## Try it
Transcribe the records exactly. Pictures do not belong in the transcription.

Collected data
*** Block opens ***
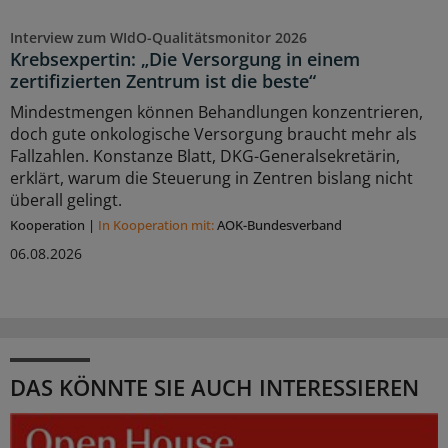
Interview zum WIdO-Qualitätsmonitor 2026
Krebsexpertin: „Die Versorgung in einem
zertifizierten Zentrum ist die beste“
Mindestmengen können Behandlungen konzentrieren,
doch gute onkologische Versorgung braucht mehr als
Fallzahlen. Konstanze Blatt, DKG-Generalsekretärin,
erklärt, warum die Steuerung in Zentren bislang nicht
überall gelingt.
Kooperation
|
In Kooperation mit:
AOK-Bundesverband
06.08.2026
DAS KÖNNTE SIE AUCH INTERESSIEREN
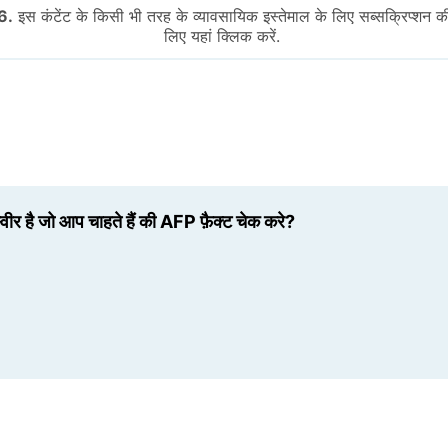
6.
इस कंटेंट के किसी भी तरह के व्यावसायिक इस्तेमाल के लिए सब्सक्रिप्शन क
लिए यहां क्लिक करें.
स्वीर है जो आप चाहते हैं की AFP फ़ैक्ट चेक करे?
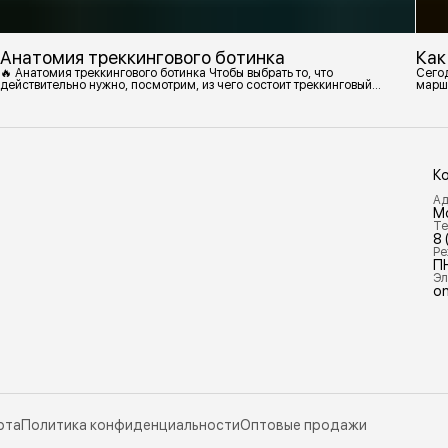
Анатомия треккингового ботинка
Как
🔥 Анатомия треккингового ботинка Чтобы выбрать то, что
Сегод
действительно нужно, посмотрим, из чего состоит треккинговый
марш
ботинок. 1. Подмётка Нижний резиновый слой, который обеспечивает
контакт с поверхностью. Подмётки делают из вулканизированной
резины с добавлением других материалов в разных пропорциях.
Обеспечивает сцепление с поверхностью, защиту от истрирания и
износа, а также безопасность. 2
К
Ад
М
Те
8 
Ре
П
Эл
on
рта
Политика конфиденциальности
Оптовые продажи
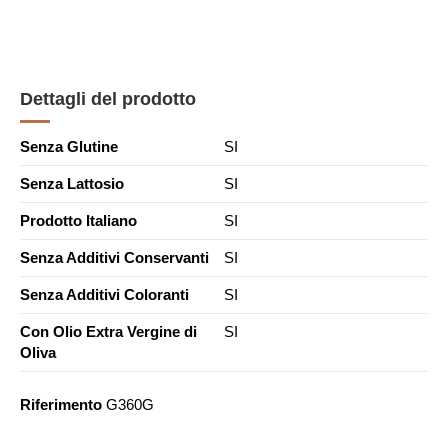
Dettagli del prodotto
Senza Glutine
SI
Senza Lattosio
SI
Prodotto Italiano
SI
Senza Additivi Conservanti
SI
Senza Additivi Coloranti
SI
Con Olio Extra Vergine di
SI
Oliva
Riferimento
G360G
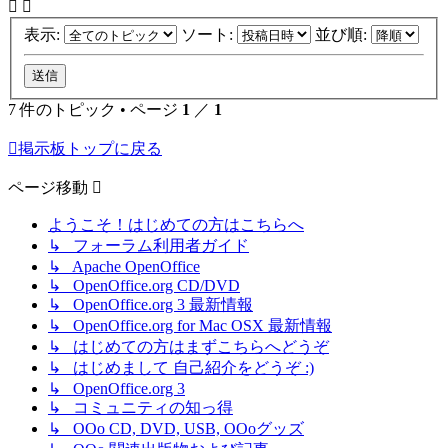
表示:
ソート:
並び順:
7 件のトピック • ページ
1
／
1
掲示板トップに戻る
ページ移動
ようこそ！はじめての方はこちらへ
↳ フォーラム利用者ガイド
↳ Apache OpenOffice
↳ OpenOffice.org CD/DVD
↳ OpenOffice.org 3 最新情報
↳ OpenOffice.org for Mac OSX 最新情報
↳ はじめての方はまずこちらへどうぞ
↳ はじめまして 自己紹介をどうぞ :)
↳ OpenOffice.org 3
↳ コミュニティの知っ得
↳ OOo CD, DVD, USB, OOoグッズ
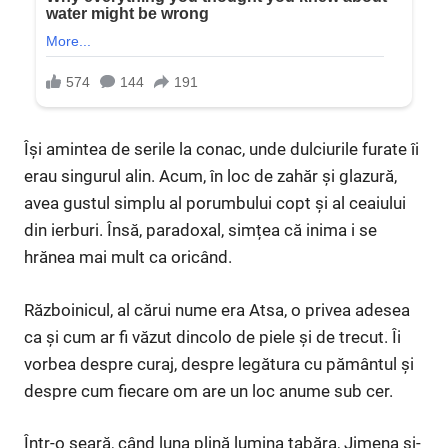
Își amintea de serile la conac, unde dulciurile furate îi
erau singurul alin. Acum, în loc de zahăr și glazură,
avea gustul simplu al porumbului copt și al ceaiului
din ierburi. Însă, paradoxal, simțea că inima i se
hrănea mai mult ca oricând.
Războinicul, al cărui nume era Atsa, o privea adesea
ca și cum ar fi văzut dincolo de piele și de trecut. Îi
vorbea despre curaj, despre legătura cu pământul și
despre cum fiecare om are un loc anume sub cer.
Într-o seară, când luna plină lumina tabăra, Jimena și-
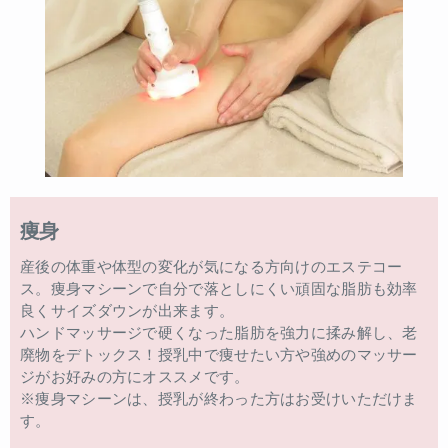
痩身
産後の体重や体型の変化が気になる方向けのエステコー
ス。痩身マシーンで自分で落としにくい頑固な脂肪も効率
良くサイズダウンが出来ます。
ハンドマッサージで硬くなった脂肪を強力に揉み解し、老
廃物をデトックス！授乳中で痩せたい方や強めのマッサー
ジがお好みの方にオススメです。
※痩身マシーンは、授乳が終わった方はお受けいただけま
す。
*** Block closes ***
## Answer to this problem
Interview zum WIdO-Qualitätsmonitor 2026
Krebsexpertin: „Die Versorgung in einem
zertifizierten Zentrum ist die beste“
Mindestmengen können Behandlungen konzentrieren,
doch gute onkologische Versorgung braucht mehr als
Fallzahlen. Konstanze Blatt, DKG-Generalsekretärin,
erklärt, warum die Steuerung in Zentren bislang nicht
überall gelingt.
Kooperation
|
In Kooperation mit:
AOK-Bundesverband
06.08.2026
DAS KÖNNTE SIE AUCH INTERESSIEREN
6.
इस कंटेंट के किसी भी तरह के व्यावसायिक इस्तेमाल के लिए सब्सक्रिप्शन क
लिए यहां क्लिक करें.
स्वीर है जो आप चाहते हैं की AFP फ़ैक्ट चेक करे?
Анатомия треккингового ботинка
Как
🔥 Анатомия треккингового ботинка Чтобы выбрать то, что
Сегод
действительно нужно, посмотрим, из чего состоит треккинговый
марш
ботинок. 1. Подмётка Нижний резиновый слой, который обеспечивает
контакт с поверхностью. Подмётки делают из вулканизированной
резины с добавлением других материалов в разных пропорциях.
Обеспечивает сцепление с поверхностью, защиту от истрирания и
износа, а также безопасность. 2
К
Ад
М
Те
8 
Ре
П
Эл
on
рта
Политика конфиденциальности
Оптовые продажи
Dettagli del prodotto
Senza Glutine
SI
Senza Lattosio
SI
Prodotto Italiano
SI
Senza Additivi Conservanti
SI
Senza Additivi Coloranti
SI
Con Olio Extra Vergine di
SI
Oliva
Riferimento
G360G
表示:
ソート:
並び順:
7 件のトピック • ページ
1
／
1
掲示板トップに戻る
ページ移動
ようこそ！はじめての方はこちらへ
↳ フォーラム利用者ガイド
↳ Apache OpenOffice
↳ OpenOffice.org CD/DVD
↳ OpenOffice.org 3 最新情報
↳ OpenOffice.org for Mac OSX 最新情報
↳ はじめての方はまずこちらへどうぞ
↳ はじめまして 自己紹介をどうぞ :)
↳ OpenOffice.org 3
↳ コミュニティの知っ得
↳ OOo CD, DVD, USB, OOoグッズ
Își amintea de serile la conac, unde dulciurile furate îi
erau singurul alin. Acum, în loc de zahăr și glazură,
avea gustul simplu al porumbului copt și al ceaiului
din ierburi. Însă, paradoxal, simțea că inima i se
hrănea mai mult ca oricând.
Războinicul, al cărui nume era Atsa, o privea adesea
ca și cum ar fi văzut dincolo de piele și de trecut. Îi
vorbea despre curaj, despre legătura cu pământul și
despre cum fiecare om are un loc anume sub cer.
Într-o seară, când luna plină lumina tabăra, Jimena și-
痩身
産後の体重や体型の変化が気になる方向けのエステコー
ス。痩身マシーンで自分で落としにくい頑固な脂肪も効率
良くサイズダウンが出来ます。
ハンドマッサージで硬くなった脂肪を強力に揉み解し、老
廃物をデトックス！授乳中で痩せたい方や強めのマッサー
ジがお好みの方にオススメです。
※痩身マシーンは、授乳が終わった方はお受けいただけま
す。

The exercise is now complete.